Mast Cells and Disease Processes
Mast cells are known for their involvement in allergic reactions, but we were the first to show that they are also necessary to inititate inflammation, thus participating in inflammatory diseases that worsen by stress, such as autism, cancer, chronic fatigue syndrome, interstitial cystitis, migraine headaches, psoriasis and multiple sclerosis. We have developed in vivo and in vitro models for these diseases and we are studying neurohormonal activation of mast cells. The only plausible way to explain how mast cells can participate in so many diverse processes is their ability to secrete distinct chemicals relative for different pathophysiological settings.
Figure 1. Pathways of mast cell activation and secretion of key pro-inflammatory mediators.

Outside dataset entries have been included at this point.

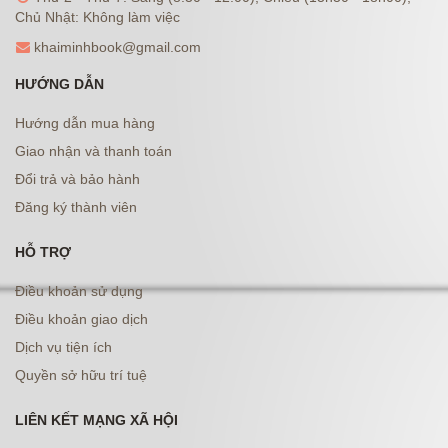
Chủ Nhật: Không làm việc
khaiminhbook@gmail.com
HƯỚNG DẪN
Hướng dẫn mua hàng
Giao nhận và thanh toán
Đổi trả và bảo hành
Đăng ký thành viên
HỖ TRỢ
Điều khoản sử dụng
Điều khoản giao dịch
Dịch vụ tiện ích
Quyền sở hữu trí tuệ
LIÊN KẾT MẠNG XÃ HỘI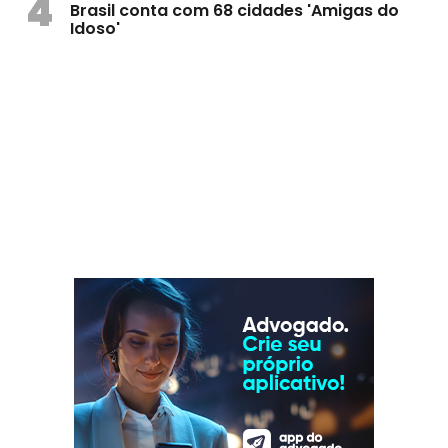
4
Brasil conta com 68 cidades 'Amigas do
Idoso'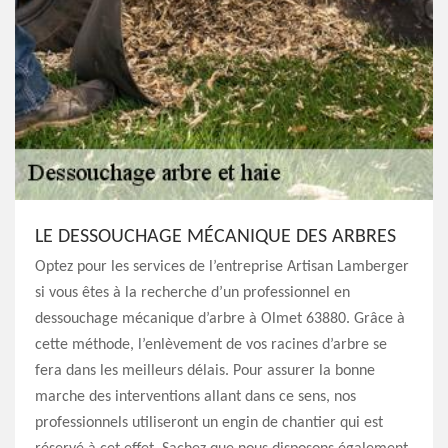
LE DESSOUCHAGE MÉCANIQUE DES ARBRES
Optez pour les services de l’entreprise Artisan Lamberger
si vous êtes à la recherche d’un professionnel en
dessouchage mécanique d’arbre à Olmet 63880. Grâce à
cette méthode, l’enlèvement de vos racines d’arbre se
fera dans les meilleurs délais. Pour assurer la bonne
marche des interventions allant dans ce sens, nos
professionnels utiliseront un engin de chantier qui est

Figure 2. The American Academy of Allergy, Asthma and Immunology funded the production of a DVD by the
to sensitize health professionals about the involvement of mast cells in many disorders other than allergies, as shown in the daisy above.
Molecular Events Involved in Mast Cell Stimulus-Secretion Coupling
Mast cells are typically activated by immunoglobulin E and antigen, a process that leads to an explosive release of over 20 biologically active molecules (some of which are presorted in some 500 secretory grqnules, wile others are synthesized during activation) through a process called degranulation or exocytosis. However, we were the first to show that mast cells can also respond to non-allergic triggers and release mediators selectively, without degranulation. We specifically reported that the inflammatory cytokine IL-1 can induce selective release of the also inflammatory cytokine IL-6, that the stress hormone corticotropin-releasing hormone (CRH) can induce selective release of vascular endothelial growth factor (VEGF), and IL-33 augments substance P-induced VEGF release. We are currently studying the regulation of CRH receptor expression and function on human cultured mast cells and the effects of their respective activation on allergic stimulation.
Figure 3. Differential release of mast cell mediators and the pathogenesis of inflammation (left) ; ultrastructural cryo-immunocytochemistry of VEGF molecule release from a secretory vesicle, 1/10th the diameter of that of secretory granules, of a human mast cell following stimulation with CRH (right) .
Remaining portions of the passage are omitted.